Fin du suspense: "Grâce à Dieu", le film de François Ozon sur une affaire de pédophilie qui a secoué l'Eglise lyonnaise sortira bien en salles mercredi, après avoir franchi un ultime obstacle judiciaire.

Le long-métrage raconte la naissance de l'association de victimes "La Parole Libérée", fondée à Lyon en 2015 par d'anciens scouts accusant d'agressions sexuelles le père Bernard Preynat.

François Ozon s'était dit "zen" mardi matin, affichant sa confiance en la justice. Mais le prolifique réalisateur n'a pas caché son soulagement, tweettant "Merci Lyon, +Grâce à Dieu+ sortira bien le 20 février 2019", quelques minutes seulement après la décision du Tribunal de grande instance de Lyon, où il était assigné en référé (procédure d'urgence) par une ex-membre du diocèse de Lyon, Régine Maire.

Cette dernière a été déboutée de sa demande. Elle réclamait que le réalisateur supprime son nom du film au nom du respect de sa vie privée et de sa présomption d’innocence.

Cette femme, aujourd'hui âgée de 80 ans, a comparu début janvier à Lyon aux côtés du cardinal Philippe Barbarin pour ne pas avoir dénoncé à la justice les agressions de l'ex-prêtre. Le jugement dans ce dossier doit être rendu dans quelques jours, le 7 mars.

Le film prend le parti de citer nommément le cardinal Barbarin, le père Preynat et Régine Maire mais de donner seulement les prénoms des victimes.

C'est une seconde victoire pour l'équipe du film, qui avait aussi été assignée par Bernard Preynat directement. L'ex-prêtre demandait un report de sa sortie au nom de la présomption d'innocence car il n'a pas encore été jugé. Mais sa demande a aussi été rejetée lundi à Paris.

"Nous sommes heureux que le tribunal de Lyon ait appliqué le principe de liberté d'information et de création (même) quand il semble s'opposer aux droits des personnes", s'est réjoui Paul-Albert Iweins, l'un des deux avocats du producteur et du distributeur du film, interrogé par l'AFP.

Une décision contraire "aurait été catastrophique pour le film", ajoute l'avocat.

Si la justice avait donné satisfaction à Mme Maire, cela aurait retardé techniquement la sortie de l’œuvre. Il aurait en effet fallu rappeler les quelque 300 copies déjà distribuées dans les salles de cinéma et réenregistrer la bande-son.

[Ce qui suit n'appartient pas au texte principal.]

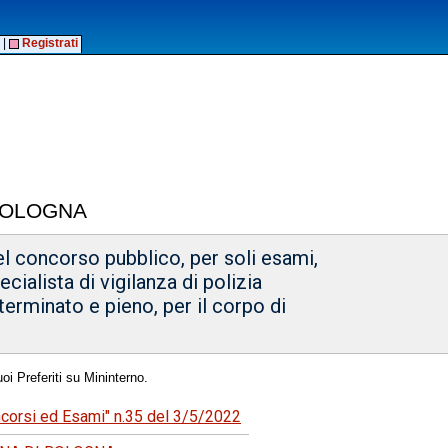
|
Registrati
 BOLOGNA
el concorso pubblico, per soli esami,
cialista di vigilanza di polizia
terminato e pieno, per il corpo di
oi Preferiti su Mininterno.
ncorsi ed Esami" n.35 del 3/5/2022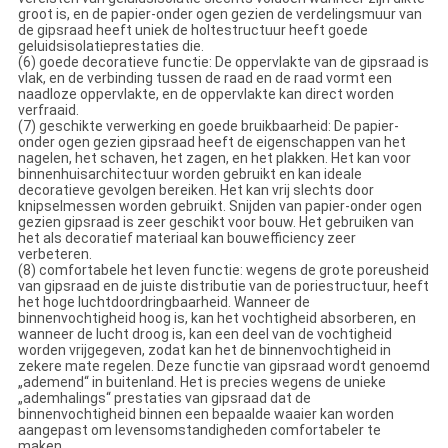
groot is, en de papier-onder ogen gezien de verdelingsmuur van
de gipsraad heeft uniek de holtestructuur heeft goede
geluidsisolatieprestaties die.
(6) goede decoratieve functie: De oppervlakte van de gipsraad is
vlak, en de verbinding tussen de raad en de raad vormt een
naadloze oppervlakte, en de oppervlakte kan direct worden
verfraaid.
(7) geschikte verwerking en goede bruikbaarheid: De papier-
onder ogen gezien gipsraad heeft de eigenschappen van het
nagelen, het schaven, het zagen, en het plakken. Het kan voor
binnenhuisarchitectuur worden gebruikt en kan ideale
decoratieve gevolgen bereiken. Het kan vrij slechts door
knipselmessen worden gebruikt. Snijden van papier-onder ogen
gezien gipsraad is zeer geschikt voor bouw. Het gebruiken van
het als decoratief materiaal kan bouwefficiency zeer
verbeteren.
(8) comfortabele het leven functie: wegens de grote poreusheid
van gipsraad en de juiste distributie van de poriestructuur, heeft
het hoge luchtdoordringbaarheid. Wanneer de
binnenvochtigheid hoog is, kan het vochtigheid absorberen, en
wanneer de lucht droog is, kan een deel van de vochtigheid
worden vrijgegeven, zodat kan het de binnenvochtigheid in
zekere mate regelen. Deze functie van gipsraad wordt genoemd
„ademend“ in buitenland. Het is precies wegens de unieke
„ademhalings“ prestaties van gipsraad dat de
binnenvochtigheid binnen een bepaalde waaier kan worden
aangepast om levensomstandigheden comfortabeler te
maken.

- Un film sur la "fragilité masculine" -

"Mme Maire est déçue", a réagi de son côté son avocat, Me Xavier Vahramian. Sa cliente a vu le film lors d'une avant-première il y a quelques jours et ne s'est pas reconnue. On la présente, a-t-il relevé, comme "un personnage dénué d'empathie, sévère et ayant pour but alors de servir le cardinal Barbarin".

Dans sa décision, le tribunal estime que le film ne porte pas atteinte à sa vie privée car elle y agi en tant que psychologue bénévole au diocèse, un domaine de la vie publique selon les juges, rapporte encore Me Vahramian.

Le film, qui a eu un fort écho médiatique et qui est déjà auréolé du Prix du Jury de la Berlinale, sort en pleine actualité judiciaire. Mais sa date de sortie avait été programmée en raison justement de sa sélection au festival de Berlin, a toujours plaidé François Ozon.

D'ailleurs pour lui, son film n'est pas centré sur les rôles au cœur des procédures judiciaires, mais bien sur la vie des victimes.

"Mon but au départ, c'était de faire un film sur la fragilité masculine. Le film est sur les victimes, pas sur le père Preynat. Le point de départ, c'est le fait divers, mais après je pars sur ces hommes qui ont osé parler, et les répercussions de la libération de la parole pour quelqu'un qui à 40 ans témoigne qu'il a été victime", a-t-il encore justifié mardi.

Malgré ces deux victoires, le réalisateur n'en a pas pour autant terminé avec la justice. Les avocats du père Preynat vont symboliquement faire appel de la décision le concernant. Ils en font une question de principe et de défense de la présomption d’innocence.

Régine Maire, elle, réfléchit aux "suites potentielles".